I shut the tap down before Lt Y and Sgt Mike arrived back at the office. I suppose there was no way to know we were part of a sting by two street wise guys. We hoped things like that don’t happen but after all we weren’t dealing with the most trustworthy individuals.
But that’s not the part of the story that’s significant. You can always be led down a wrong alley. The idea is when you find out its happening is to get out of it as quickly as you can and cut your losses, take your licks, and learn your lessons. But let me go on.
Several months and some wiretaps later Lt. Y and Sgt Mike came back in my office. Sgt Mike had information on this major cocaine dealer in another part of the county. He provided me with an affidavit that would have easily satisfied the probable cause necessary to submit a request for a wiretap warrant. Reading it, though, I had the feeling I’d seen this act before.
So I asked Sgt Mike if the informant he was working with was Snitch. He said it was. I told Lt. Y and Sgt Mike not to let the door hit them on the butts as they left the office. I couldn’t believe Sgt Mike (and Lt. Y) were still working with the guy who had already scammed them.

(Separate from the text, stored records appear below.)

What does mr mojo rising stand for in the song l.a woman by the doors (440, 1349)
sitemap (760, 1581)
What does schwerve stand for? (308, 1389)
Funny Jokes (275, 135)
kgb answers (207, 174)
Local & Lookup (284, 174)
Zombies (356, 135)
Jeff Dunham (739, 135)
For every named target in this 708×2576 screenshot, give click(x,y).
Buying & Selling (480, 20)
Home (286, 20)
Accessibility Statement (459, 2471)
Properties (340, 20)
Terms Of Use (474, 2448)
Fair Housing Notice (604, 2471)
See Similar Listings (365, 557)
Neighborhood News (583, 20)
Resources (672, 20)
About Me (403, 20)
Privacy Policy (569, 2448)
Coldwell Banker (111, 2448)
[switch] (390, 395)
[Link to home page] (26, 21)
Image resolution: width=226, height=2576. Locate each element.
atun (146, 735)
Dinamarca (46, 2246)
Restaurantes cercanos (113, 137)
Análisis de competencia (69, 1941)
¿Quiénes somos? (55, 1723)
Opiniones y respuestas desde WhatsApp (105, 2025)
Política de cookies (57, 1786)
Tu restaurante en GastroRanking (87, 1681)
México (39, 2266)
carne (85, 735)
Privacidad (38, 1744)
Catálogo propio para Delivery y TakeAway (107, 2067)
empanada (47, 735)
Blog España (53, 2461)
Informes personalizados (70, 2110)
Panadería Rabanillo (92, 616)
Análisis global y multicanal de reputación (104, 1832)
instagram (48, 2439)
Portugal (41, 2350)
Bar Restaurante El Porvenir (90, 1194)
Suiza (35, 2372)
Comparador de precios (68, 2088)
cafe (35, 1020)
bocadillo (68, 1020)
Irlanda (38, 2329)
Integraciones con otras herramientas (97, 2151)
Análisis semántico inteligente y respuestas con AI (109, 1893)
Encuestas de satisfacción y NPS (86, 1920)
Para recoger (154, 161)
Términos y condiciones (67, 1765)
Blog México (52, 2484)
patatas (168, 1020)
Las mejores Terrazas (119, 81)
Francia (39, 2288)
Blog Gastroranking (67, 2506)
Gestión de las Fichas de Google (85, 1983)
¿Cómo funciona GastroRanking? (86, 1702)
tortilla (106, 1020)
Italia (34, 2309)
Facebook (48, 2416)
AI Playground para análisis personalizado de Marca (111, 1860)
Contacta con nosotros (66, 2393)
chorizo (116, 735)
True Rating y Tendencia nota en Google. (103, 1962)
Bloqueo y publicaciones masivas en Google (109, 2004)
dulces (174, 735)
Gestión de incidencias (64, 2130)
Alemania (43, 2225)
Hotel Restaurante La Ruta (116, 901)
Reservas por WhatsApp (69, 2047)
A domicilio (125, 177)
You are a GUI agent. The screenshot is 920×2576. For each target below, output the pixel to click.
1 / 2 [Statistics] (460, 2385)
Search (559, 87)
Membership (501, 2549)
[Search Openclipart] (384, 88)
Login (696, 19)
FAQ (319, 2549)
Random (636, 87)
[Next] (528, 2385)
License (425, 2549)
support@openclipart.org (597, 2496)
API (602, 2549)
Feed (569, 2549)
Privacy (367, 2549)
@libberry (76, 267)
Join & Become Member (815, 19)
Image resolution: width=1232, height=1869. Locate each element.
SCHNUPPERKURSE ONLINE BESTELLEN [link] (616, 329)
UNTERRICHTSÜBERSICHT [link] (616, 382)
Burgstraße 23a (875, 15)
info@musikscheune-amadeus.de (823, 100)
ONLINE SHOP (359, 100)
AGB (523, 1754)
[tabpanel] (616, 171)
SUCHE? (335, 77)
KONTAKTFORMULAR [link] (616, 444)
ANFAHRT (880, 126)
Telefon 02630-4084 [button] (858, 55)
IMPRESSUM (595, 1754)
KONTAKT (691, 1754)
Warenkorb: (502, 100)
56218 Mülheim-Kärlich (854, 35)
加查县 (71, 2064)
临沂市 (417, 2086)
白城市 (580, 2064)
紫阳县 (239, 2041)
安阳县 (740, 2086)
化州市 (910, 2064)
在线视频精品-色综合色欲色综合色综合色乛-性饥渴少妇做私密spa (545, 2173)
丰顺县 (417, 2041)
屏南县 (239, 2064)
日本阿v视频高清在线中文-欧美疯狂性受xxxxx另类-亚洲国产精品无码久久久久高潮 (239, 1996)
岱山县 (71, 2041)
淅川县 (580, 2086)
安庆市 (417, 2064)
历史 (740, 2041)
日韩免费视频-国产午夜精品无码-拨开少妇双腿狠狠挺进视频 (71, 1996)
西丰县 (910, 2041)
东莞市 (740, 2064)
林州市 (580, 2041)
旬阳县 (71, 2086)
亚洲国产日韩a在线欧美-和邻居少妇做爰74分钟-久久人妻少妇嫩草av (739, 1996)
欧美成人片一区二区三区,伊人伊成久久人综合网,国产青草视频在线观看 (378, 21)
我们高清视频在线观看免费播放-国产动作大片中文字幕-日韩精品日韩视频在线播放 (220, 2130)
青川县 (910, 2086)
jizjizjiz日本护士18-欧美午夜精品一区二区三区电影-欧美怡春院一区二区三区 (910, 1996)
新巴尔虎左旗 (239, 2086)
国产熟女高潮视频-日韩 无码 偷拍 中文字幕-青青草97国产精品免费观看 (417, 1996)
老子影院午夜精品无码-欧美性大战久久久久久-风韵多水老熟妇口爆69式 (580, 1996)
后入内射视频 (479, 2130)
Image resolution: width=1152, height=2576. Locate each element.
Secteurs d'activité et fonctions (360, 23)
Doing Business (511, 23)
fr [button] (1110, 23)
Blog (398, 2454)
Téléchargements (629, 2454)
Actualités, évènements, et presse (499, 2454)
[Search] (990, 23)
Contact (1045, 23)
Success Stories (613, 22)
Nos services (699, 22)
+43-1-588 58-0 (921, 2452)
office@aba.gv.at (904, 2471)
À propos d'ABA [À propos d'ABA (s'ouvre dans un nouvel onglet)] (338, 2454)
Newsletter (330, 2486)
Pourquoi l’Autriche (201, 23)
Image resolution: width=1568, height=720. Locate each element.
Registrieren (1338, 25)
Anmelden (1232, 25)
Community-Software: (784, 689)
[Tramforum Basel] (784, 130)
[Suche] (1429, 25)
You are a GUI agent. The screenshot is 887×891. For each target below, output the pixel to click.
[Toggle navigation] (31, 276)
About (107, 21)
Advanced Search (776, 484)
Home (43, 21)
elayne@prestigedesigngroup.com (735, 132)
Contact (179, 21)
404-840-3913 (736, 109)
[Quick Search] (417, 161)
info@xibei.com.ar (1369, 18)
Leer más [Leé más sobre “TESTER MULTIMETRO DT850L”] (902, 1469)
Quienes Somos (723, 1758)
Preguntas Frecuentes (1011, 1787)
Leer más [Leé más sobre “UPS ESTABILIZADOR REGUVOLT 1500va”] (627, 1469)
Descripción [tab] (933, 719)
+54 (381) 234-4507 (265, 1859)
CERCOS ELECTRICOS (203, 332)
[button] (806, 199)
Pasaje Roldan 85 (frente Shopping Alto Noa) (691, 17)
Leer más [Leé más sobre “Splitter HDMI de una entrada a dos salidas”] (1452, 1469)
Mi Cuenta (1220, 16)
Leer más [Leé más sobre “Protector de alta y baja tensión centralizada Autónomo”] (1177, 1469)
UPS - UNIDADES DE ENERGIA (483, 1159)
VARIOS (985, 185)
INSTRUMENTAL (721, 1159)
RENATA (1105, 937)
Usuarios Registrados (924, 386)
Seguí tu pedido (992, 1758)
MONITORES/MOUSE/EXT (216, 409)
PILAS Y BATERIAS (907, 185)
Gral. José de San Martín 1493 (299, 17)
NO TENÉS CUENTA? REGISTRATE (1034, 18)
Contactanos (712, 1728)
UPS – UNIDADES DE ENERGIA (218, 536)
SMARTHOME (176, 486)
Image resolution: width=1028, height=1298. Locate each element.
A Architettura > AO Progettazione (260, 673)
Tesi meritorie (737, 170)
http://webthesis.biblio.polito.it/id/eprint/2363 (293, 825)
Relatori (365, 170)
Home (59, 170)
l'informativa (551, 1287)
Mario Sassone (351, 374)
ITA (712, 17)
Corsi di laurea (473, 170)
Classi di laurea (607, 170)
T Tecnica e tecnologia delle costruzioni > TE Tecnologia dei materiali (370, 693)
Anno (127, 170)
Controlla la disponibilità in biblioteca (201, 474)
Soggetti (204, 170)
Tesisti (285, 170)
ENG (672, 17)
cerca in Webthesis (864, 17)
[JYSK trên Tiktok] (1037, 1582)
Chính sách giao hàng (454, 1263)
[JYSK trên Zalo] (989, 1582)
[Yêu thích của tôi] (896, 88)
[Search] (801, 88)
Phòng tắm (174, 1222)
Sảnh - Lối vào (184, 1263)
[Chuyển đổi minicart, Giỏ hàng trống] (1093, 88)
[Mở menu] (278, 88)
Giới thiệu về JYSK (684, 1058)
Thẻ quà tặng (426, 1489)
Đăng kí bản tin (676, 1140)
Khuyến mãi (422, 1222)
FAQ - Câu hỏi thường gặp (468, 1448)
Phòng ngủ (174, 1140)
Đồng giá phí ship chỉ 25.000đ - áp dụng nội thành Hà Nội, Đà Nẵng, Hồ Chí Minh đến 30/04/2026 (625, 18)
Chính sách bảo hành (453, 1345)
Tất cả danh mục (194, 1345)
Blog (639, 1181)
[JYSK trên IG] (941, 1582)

To do any type of effective law enforcement work you need to work with people who are credible. To get a warrant you have to swear before a magistrate or judge that the informant has provided information that has been shown to be credible in the past. Once a person lies or give wrongful evidence he is no longer credible so you can’t do anything on his information.
That applies to law enforcement and it should apply to the mainstream media. But it doesn’t seem to. In the Marathon Terrorist Attack and the killing of Todashev we’ve been given information from media sources who have been proven wrong again and again. Yet it seems the news repeaters are still using them. It’s a strange situation.